Minimax Quantum Tomography: Estimators and Relative Entropy Bounds

A minimax estimator has the minimum possible error (“risk”) in the worst case. We construct the first minimax estimators for quantum state tomography with relative entropy risk. The minimax risk of nonadaptive tomography scales as $O(1/\sqrt{N})$—in contrast to that of classical probability estimation, which is $O(1/N)$—where $N$ is the number of copies of the quantum state used. We trace this deficiency to sampling mismatch: future observations that determine risk may come from a different sample space than the past data that determine the estimate.
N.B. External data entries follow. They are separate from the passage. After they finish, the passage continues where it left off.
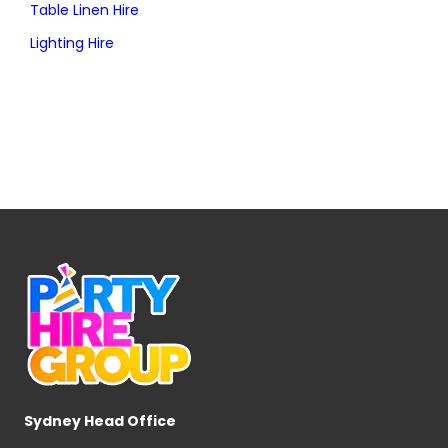
Table Linen Hire
Lighting Hire
Sydney Head Office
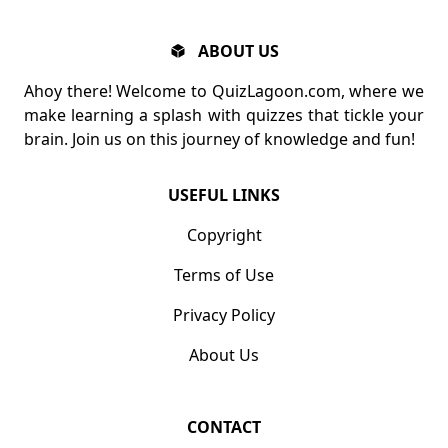
ABOUT US
Ahoy there! Welcome to QuizLagoon.com, where we
make learning a splash with quizzes that tickle your
brain. Join us on this journey of knowledge and fun!
USEFUL LINKS
Copyright
Terms of Use
Privacy Policy
About Us
CONTACT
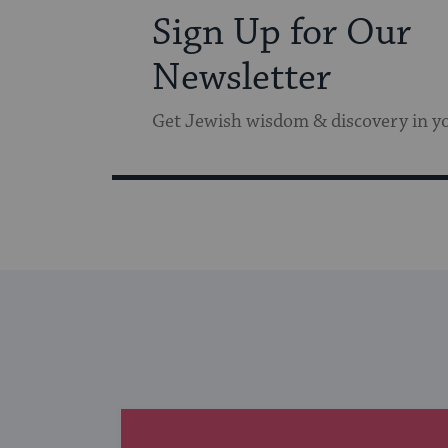
Sign Up for Our
Newsletter
Get Jewish wisdom & discovery in y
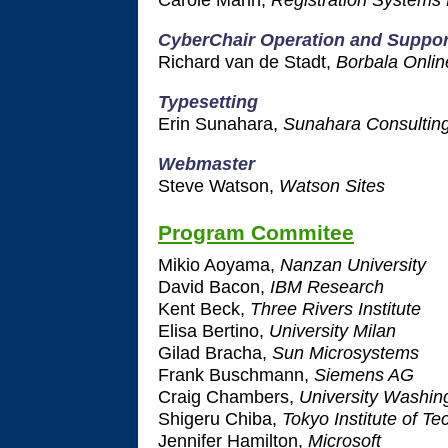
CyberChair Operation and Suppor
Richard van de Stadt,
Borbala Onlin
Typesetting
Erin Sunahara,
Sunahara Consultin
Webmaster
Steve Watson,
Watson Sites
Program Commitee
Mikio Aoyama,
Nanzan University
David Bacon,
IBM Research
Kent Beck,
Three Rivers Institute
Elisa Bertino,
University Milan
Gilad Bracha,
Sun Microsystems
Frank Buschmann,
Siemens AG
Craig Chambers,
University Washin
Shigeru Chiba,
Tokyo Institute of T
Jennifer Hamilton,
Microsoft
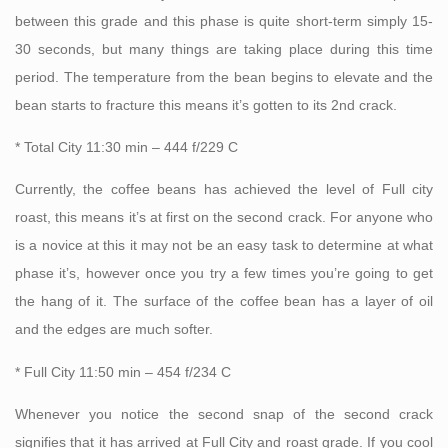
between this grade and this phase is quite short-term simply 15-
30 seconds, but many things are taking place during this time
period. The temperature from the bean begins to elevate and the
bean starts to fracture this means it’s gotten to its 2nd crack.
* Total City 11:30 min – 444 f/229 C
Currently, the coffee beans has achieved the level of Full city
roast, this means it’s at first on the second crack. For anyone who
is a novice at this it may not be an easy task to determine at what
phase it’s, however once you try a few times you’re going to get
the hang of it. The surface of the coffee bean has a layer of oil
and the edges are much softer.
* Full City 11:50 min – 454 f/234 C
Whenever you notice the second snap of the second crack
signifies that it has arrived at Full City and roast grade. If you cool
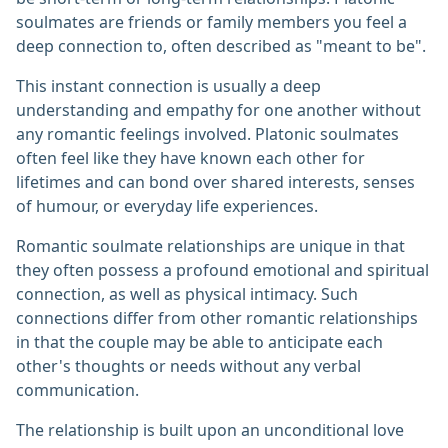
soulmates are friends or family members you feel a
deep connection to, often described as "meant to be".
This instant connection is usually a deep
understanding and empathy for one another without
any romantic feelings involved. Platonic soulmates
often feel like they have known each other for
lifetimes and can bond over shared interests, senses
of humour, or everyday life experiences.
Romantic soulmate relationships are unique in that
they often possess a profound emotional and spiritual
connection, as well as physical intimacy. Such
connections differ from other romantic relationships
in that the couple may be able to anticipate each
other's thoughts or needs without any verbal
communication.
The relationship is built upon an unconditional love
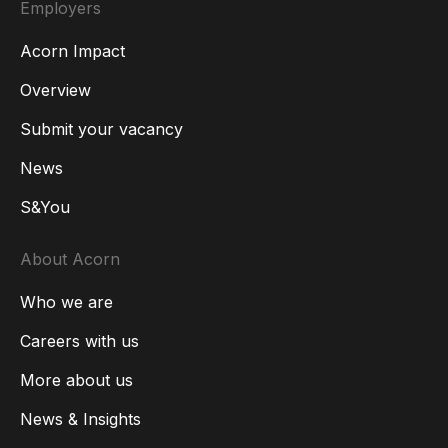
Employers
Acorn Impact
Overview
Submit your vacancy
News
S&You
About Acorn
Who we are
Careers with us
More about us
News & Insights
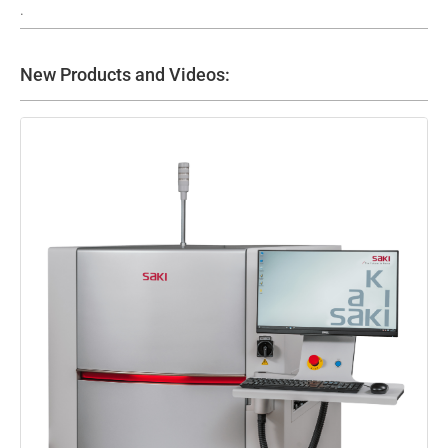
.
New Products and Videos:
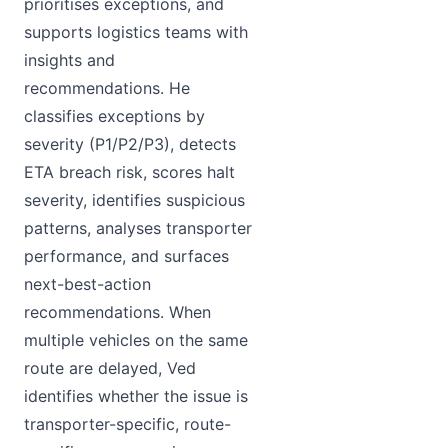
prioritises exceptions, and
supports logistics teams with
insights and
recommendations. He
classifies exceptions by
severity (P1/P2/P3), detects
ETA breach risk, scores halt
severity, identifies suspicious
patterns, analyses transporter
performance, and surfaces
next-best-action
recommendations. When
multiple vehicles on the same
route are delayed, Ved
identifies whether the issue is
transporter-specific, route-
This makes minimax estimators very biased, and we propose a computationally tractable alternative with similar behavior in the worst case, but superior accuracy on most states.

Figure 1

Estimators for Pauli measurements on a rebit, depicted as distortions of the linear inversion grid [see the text after Eq. (7)]. (a) Three standard estimators for $M=8$ measurements of $X$ and $Y$. Vertices of the red grid correspond to estimated states. Linear inversion estimates extend outside the Bloch disk of physical states. MLE’s estimates are non-negative; HML’s are strictly positive. (b) Minimax estimators for $M=8$, 16, 32, 64 measurements of $X$ and $Y$ on a rebit. Ripples indicate local bias toward support points of the least favorable prior [9].

Figure 2

Numerical minimax risk for qubits, rebits, and noisy coins. Black curves show the risk of numerically constructed minimax estimators for a qubit and a rebit, as a function of the number of samples ($N$), up to the maximum that was numerically feasible. Red curves illustrate the numerically computed risk of noisy coin systems whose noise levels are chosen to match the effective noise of the qubit and the rebit, respectively. Blue lines show the lower bound given in Eq. (6).

Figure 3

Maximum and pointwise risk of minimax and HML estimators. (a) The maximum risk, for qubit tomography, of the minimax estimator and three different HML estimators ($\beta =0.01$, 0.04, 0.10) for $N\le 192$ samples, distributed equally among the three Pauli bases. (b) The pointwise risk, along the axis oriented at 45° to both $X$ and $Y$, of the same estimators for $N=128$ samples for a rebit [this minimax estimator is depicted in Fig. 1]. The two local maxima of $\overline{d}(\rho )$ are at $r=1$ and $r\approx 1-1/\sqrt{N}$. Choosing $\beta \approx 0.04$ balances these risks and is therefore minimax among HML estimators. This HML estimator comes very close to matching the worst-case performance of the minimax estimator and outperforms it dramatically in the interior of the state space.